La dieta, è ormai noto, favorisce la diversità batterica nell’intestino, cruciale per la salute e benessere dell’intero organismo.

Tuttavia non è ancora chiaro se e come alcuni specifici alimenti possano contribuire a arricchire la popolazione di differenti specie di batteri buoni.

Un recente studio, pubblicato su Gut Microbes, ha valutato l’impatto di frutta e verdura, quali alimenti alla base di uno stile nutrizionale sano, arrivando a trarre delle prime evidenze inedite.

Lo studio

Condotto nell’ambito del progetto HEDIMED, finanziato dall’Unione Europea, con la partecipazione di enti internazionali, ha dimostrato che frutta e verdura contribuiscono ad arricchire il microbiota intestinale.

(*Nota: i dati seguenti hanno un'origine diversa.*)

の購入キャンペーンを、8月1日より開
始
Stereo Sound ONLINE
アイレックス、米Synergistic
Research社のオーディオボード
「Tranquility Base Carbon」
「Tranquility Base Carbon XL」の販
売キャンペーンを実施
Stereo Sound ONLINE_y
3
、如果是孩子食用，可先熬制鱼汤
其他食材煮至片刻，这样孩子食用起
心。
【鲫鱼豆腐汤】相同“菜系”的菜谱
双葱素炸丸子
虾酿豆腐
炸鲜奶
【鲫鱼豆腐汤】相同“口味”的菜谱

Ovvero il consumo di questi alimenti diventa veicolo diretto di nuovi microrganismi in grado di potenziale ulteriormente il benessere individuale.

Tale processo tuttavia sembrerebbe influenzato da più fattori: l’età dell’ospite, con benefici migliori al crescere dell’età stessa, la frequenza del consumo di frutta e verdura, il tipo di vegetale consumato.

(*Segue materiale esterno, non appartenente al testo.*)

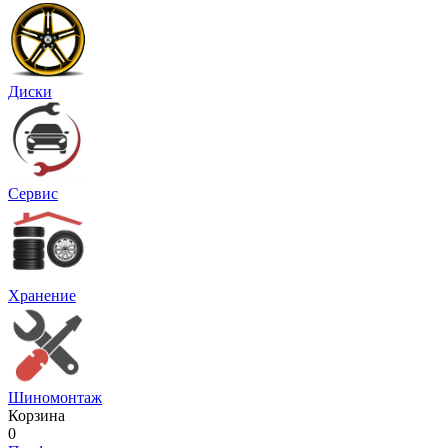
Диски
Сервис
Хранение
Шиномонтаж
Корзина
0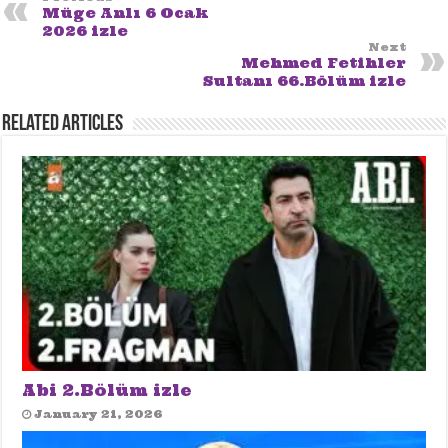
Müge Anlı 6 Ocak
2026 izle
Next
Mehmed Fetihler
Sultanı 66.Bölüm izle
Related Articles
Abi 2.Bölüm izle
January 21, 2026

Tali conclusioni sono emerse da una ricerca di alto livello e molto sofisticata, sfruttando cioè strumenti bioinformatici che hanno permesso di ricostruire i genomi rappresentativi di batteri associati a questa tipologia di alimenti, da 156 metagenomi di frutta e verdura.

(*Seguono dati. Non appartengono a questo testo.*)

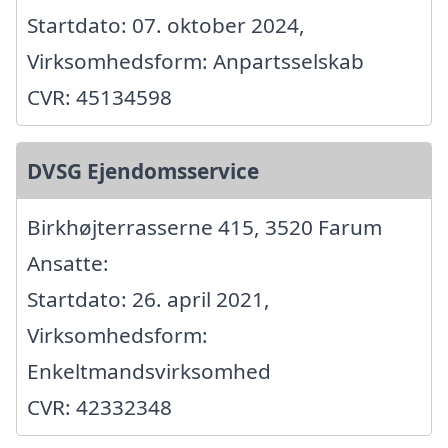
Startdato: 07. oktober 2024,
Virksomhedsform: Anpartsselskab
CVR: 45134598
DVSG Ejendomsservice
Birkhøjterrasserne 415, 3520 Farum
Ansatte:
Startdato: 26. april 2021,
Virksomhedsform:
Enkeltmandsvirksomhed
CVR: 42332348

I genomi sono poi stati “incrociati” per determinare la prevalenza di batteri associati a frutta e verdura in 2.426 metagenomi intestinali, disponibili in una banca dati pubblica, tra cui un set di dati longitudinale su larga scala. 

Che cosa è emerso

La ricerca ha fatto rilevare che microbiomi di frutta e verdura fresca e dell’intestino hanno in comune alcune specie batteriche e tra queste, Enterobacterales, Burkholderiales e Lactobacillales: ceppi che ospiterebbero cioè membri di probiotici tipici dei vegetali ma riscontrabili anche nell’essere umano.

Ciò significa che il consumo di frutta e verdura ha potenzialmente un impatto benefico nell’uomo, arricchendo proprio in funzione di questo denominatore comune, la diversità del microbiota intestinale, favorita soprattutto dalla presenza di alcuni geni, che promuovono la produzione di vitamine (in particolare B e K) e acidi grassi a catena corta.

Nell’intestino umano, infatti, si sarebbero rilevati questi geni, anche se non in quantità elevata, contribuendo alla diversità dell’ambiente intestinale per circa il 2,2%, percentuale variabile, influenzata dai fattori citati, in primo luogo dall’età.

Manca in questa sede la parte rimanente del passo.